Wednesday, April 27, 2011

Daffodil Traditions

Some day it will stop raining.  Today is not the day.  So, to perk myself up, I've got daffodils.

From Wordsworth we have the lovely poem 'I Wandered Lonely as a Cloud' and its daffodils.  I have sprinkled them through the beds, purposefully forgetting where.  They are thriving in the sunniest bed, of course and I manage to have about six weeks of daffodils.  The ones near the driveway came with the house and it is probably past time to dig them up and split them.  Daffodil bulbs will multiply and form almost a volleyball wad of tubers over time.  The critters don't eat them, so they really are an easy bulb.

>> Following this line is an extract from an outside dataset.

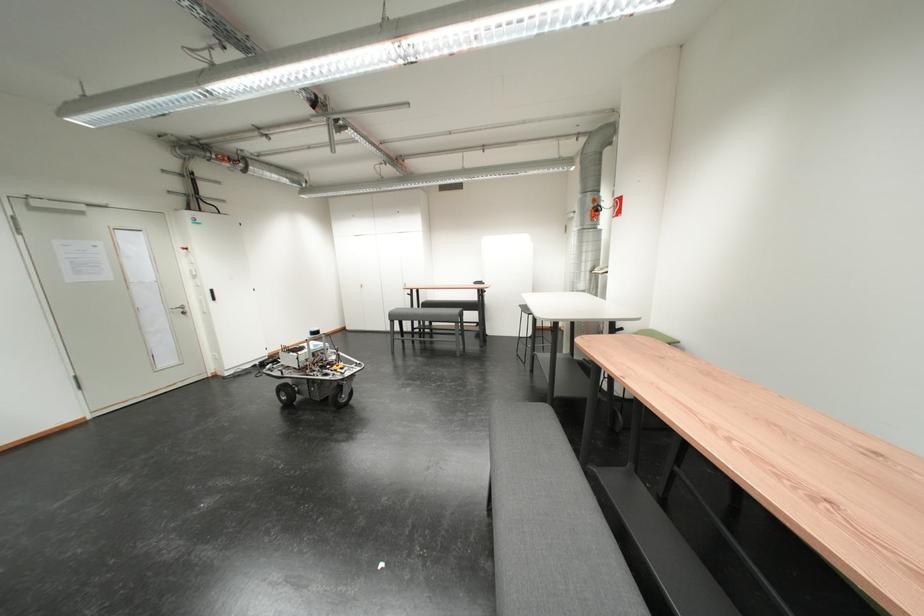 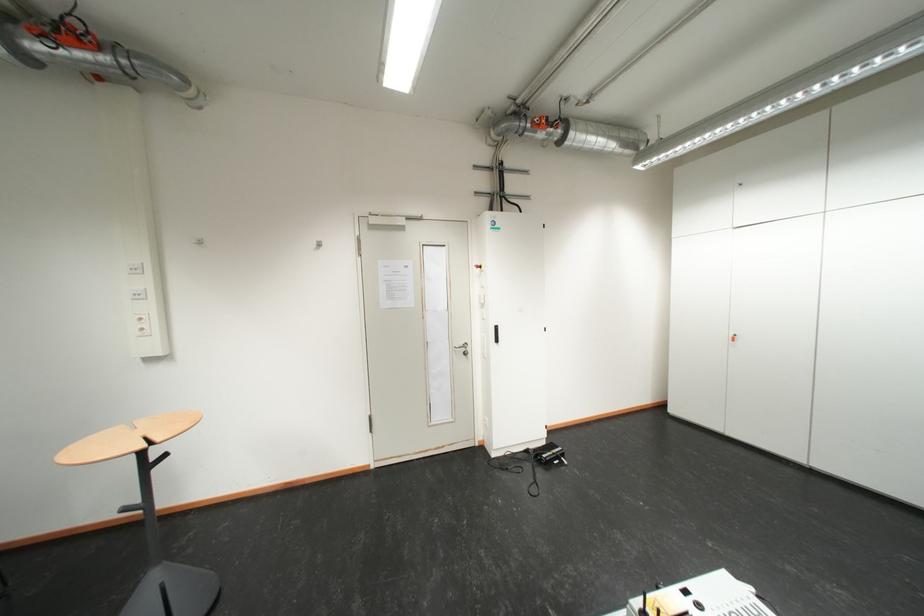 In the second image, find the point that corresponds to the point at 184,314 in the first image.

(466, 353) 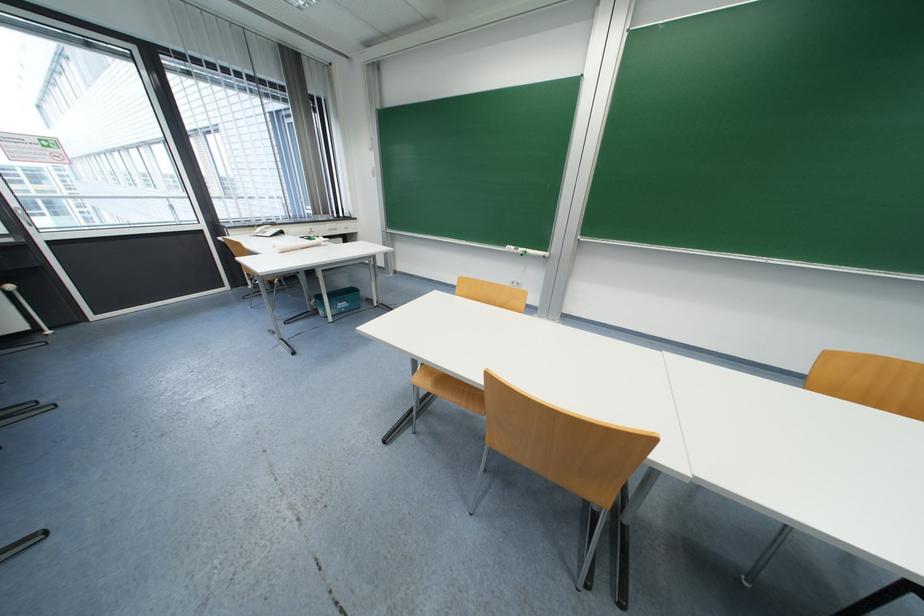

One of my favorite traditions is visiting Daffodil Glade at The Morton Arboretum.  The project was started in early 30s when Joy Morton was still alive.  There are thousands and thousands and thousands of daffodils now.  The Arb has continued the tradition in recent years and now daffs are sprinkled in spots along the East Side and at the entrance.  Families visit every year and take pictures among the blossoms. 

The Prince family tradition has been to give the first daffodils seen in the grocery stores to my mother-in-law as it is one of her favorite flowers.  This used to be more of a competition before markets started selling imported Irish daffs.  So far, my father-in-law usually wins.

Friday, April 15, 2011

Houseplants I Have Not Yet Killed

It's time for an update on my houseplant purchases from Hausermann's! 

I have not yet killed them!

See?  Isn't it cool?

The orchid is blooming nicely and seems to be very happy.  It's leaves are healthy and the cats haven't knocked it to the floor. 

My one gardenia flower!  So fragrant it filled the study.

However, the gardenia is pissed off.  We just don't have enough humidity in the house to keep  it happy.  It's dropping leaves and now has a case of spider mites.  I'm trotting it down to the basement sink and dousing it with a strong stream of water regularly.  Spider mites can't swim very well.  I'm not sure I'll get another flower out of it, but it was magical while it lasted.  We shall see.  I'm determined to keep trying!

Wednesday, April 6, 2011

Chives: The Herb of Spring

Chives!  There's some daffodils growing in
the middle of a clump that reseeded itself.
Works well!  Daffodils die down, chives keep on going.

In our house, we know it's spring when we can harvest the first chives.  Perhaps it is my Norwegian heritage that likes to put chives and fish together. Chives always make me think of smoked salmon on rye bread and lots of hot tea.  I'm only an eighth Norwegian, but it crops up out of nowhere sometimes. For me, chives signal spring foods like salads, peas, tender lettuces, and radishes.  There's a sense of throwing off the heavy, sustaining foods of winter and a deep longing for fresh flavors and lightness.

We have lots of chives because I never quite catch all the flower heads before they go to seed.  At this point, they are about six to eight inches high and the perfect size to harvest.  Here are some suggestions on how to use chives that are quick and easy.  I find I prefer to use them as a finishing touch as they don't hold up well to lots of cooking.
  • Sprinkle on scrambled eggs, fried eggs, really any eggs, just before they come out of the pan.
  • Whip chopped chives with cream cheese and/or yoghurt as a spread for bagels, especially with lox!
  • Mix chives with mayonnaise for a great herb mayo for sandwiches.  You can do small batches and keep it tightly sealed in the fridge for days.
  • Mix in chopped chives to egg salad, tuna salad, and hashes.
  • Toss with salad greens for a nice oniony zing or add to your homemade dressings as a finishing touch.
  • Include when cooking fish in paper along with olive oil, capers, and slices of lemon and lime.
What are some of your favorite ways to use chives?